ABOUT THIS EXERCISE: Omit the pictures, then reproduce every remaining record exactly.

MATERIAL SHOWN:
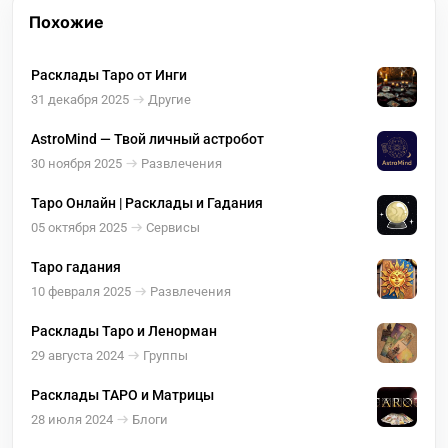
Похожие
Расклады Таро от Инги
31 декабря 2025
Другие
AstroMind — Твой личный астробот
30 ноября 2025
Развлечения
Таро Онлайн | Расклады и Гадания
05 октября 2025
Сервисы
Таро гадания
10 февраля 2025
Развлечения
Расклады Таро и Ленорман
29 августа 2024
Группы
Расклады ТАРО и Матрицы
28 июля 2024
Блоги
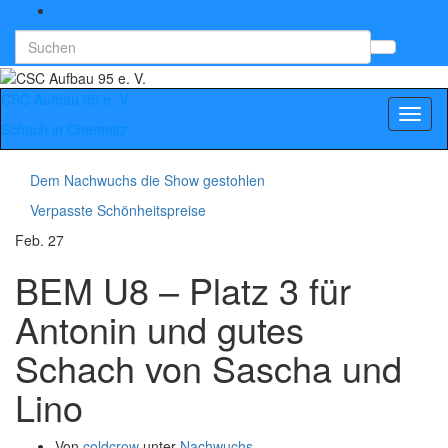
Search
Suchb
for:
umsch
CSC Aufbau 95 e. V.
Navig
Schach in Chemnitz
umsch
Dem Nachwuchs die Show gestohlen
Verpasste Schönheitspreise
Feb.
27
BEM U8 – Platz 3 für
Antonin und gutes
Schach von Sascha und
Lino
Von
coldcrow
unter
Nachwuchs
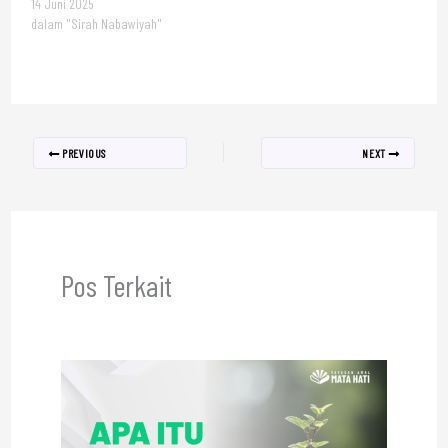
14 Juni 2025
dalam "Sirah Nabawiyah"
PREVIOUS
NEXT
Pos Terkait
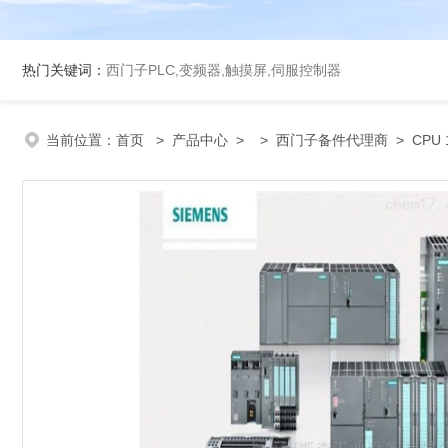
热门关键词：
西门子PLC,变频器,触摸屏,伺服控制器
当前位置：
首页
>
产品中心
> >
西门子备件代理商
> CPU 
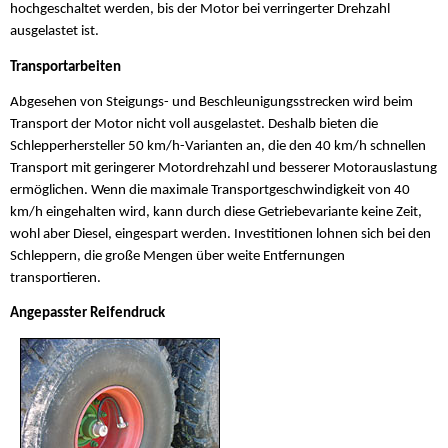
hochgeschaltet werden, bis der Motor bei verringerter Drehzahl
ausgelastet ist.
Transportarbeiten
Abgesehen von Steigungs- und Beschleunigungsstrecken wird beim
Transport der Motor nicht voll ausgelastet. Deshalb bieten die
Schlepperhersteller 50 km/h-Varianten an, die den 40 km/h schnellen
Transport mit geringerer Motordrehzahl und besserer Motorauslastung
ermöglichen. Wenn die maximale Transportgeschwindigkeit von 40
km/h eingehalten wird, kann durch diese Getriebevariante keine Zeit,
wohl aber Diesel, eingespart werden. Investitionen lohnen sich bei den
Schleppern, die große Mengen über weite Entfernungen
transportieren.
Angepasster Reifendruck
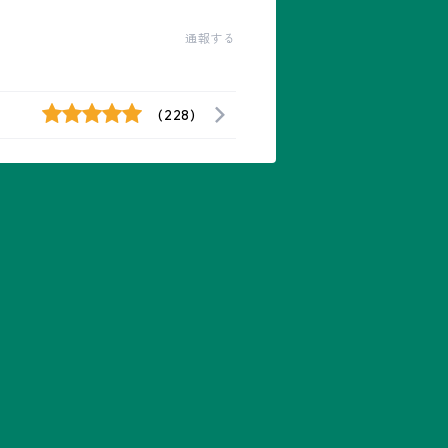
通報する
(228)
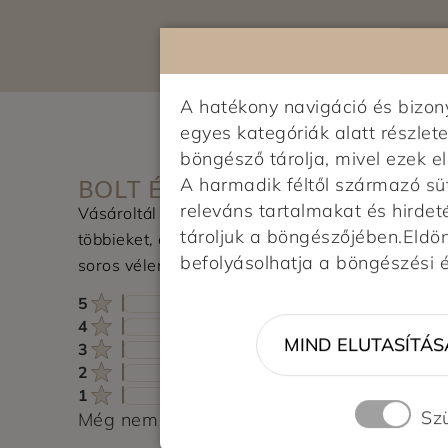
A hatékony navigáció és bizo
egyes kategóriák alatt részlete
böngésző tárolja, mivel ezek 
BOLT ÉRTÉKELÉSE
A harmadik féltől származó sü
releváns tartalmakat és hirdet
Vásároltál az üzletben? Segítsd a
tároljuk a böngészőjében.Eldönt
többieket, értékeld a boltot és írj pár
befolyásolhatja a böngészési 
soros véleményt.
5
4
MIND ELUTASÍTÁS
3
2
1
Sz
Még nem érkezett értékelés. Légy Te az el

EXERCISE OUTPUT:
Похожие
Расклады Таро от Инги
31 декабря 2025
Другие
AstroMind — Твой личный астробот
30 ноября 2025
Развлечения
Таро Онлайн | Расклады и Гадания
05 октября 2025
Сервисы
Таро гадания
10 февраля 2025
Развлечения
Расклады Таро и Ленорман
29 августа 2024
Группы
Расклады ТАРО и Матрицы
28 июля 2024
Блоги
Search
Suchb
for:
umsch
CSC Aufbau 95 e. V.
Navig
Schach in Chemnitz
umsch
Dem Nachwuchs die Show gestohlen
Verpasste Schönheitspreise
Feb.
27
BEM U8 – Platz 3 für
Antonin und gutes
Schach von Sascha und
Lino
Von
coldcrow
unter
Nachwuchs
14 Juni 2025
dalam "Sirah Nabawiyah"
PREVIOUS
NEXT
Pos Terkait
热门关键词：
西门子PLC,变频器,触摸屏,伺服控制器
当前位置：
首页
>
产品中心
> >
西门子备件代理商
> CPU 
hochgeschaltet werden, bis der Motor bei verringerter Drehzahl
ausgelastet ist.
Transportarbeiten
Abgesehen von Steigungs- und Beschleunigungsstrecken wird beim
Transport der Motor nicht voll ausgelastet. Deshalb bieten die
Schlepperhersteller 50 km/h-Varianten an, die den 40 km/h schnellen
Transport mit geringerer Motordrehzahl und besserer Motorauslastung
ermöglichen. Wenn die maximale Transportgeschwindigkeit von 40
km/h eingehalten wird, kann durch diese Getriebevariante keine Zeit,
wohl aber Diesel, eingespart werden. Investitionen lohnen sich bei den
Schleppern, die große Mengen über weite Entfernungen
transportieren.
Angepasster Reifendruck
通報する
(228)
A hatékony navigáció és bizo
egyes kategóriák alatt részlete
böngésző tárolja, mivel ezek 
BOLT ÉRTÉKELÉSE
A harmadik féltől származó sü
releváns tartalmakat és hirdet
Vásároltál az üzletben? Segítsd a
tároljuk a böngészőjében.Eldönt
többieket, értékeld a boltot és írj pár
befolyásolhatja a böngészési 
soros véleményt.
5
4
MIND ELUTASÍTÁS
3
2
1
Sz
Még nem érkezett értékelés. Légy Te az el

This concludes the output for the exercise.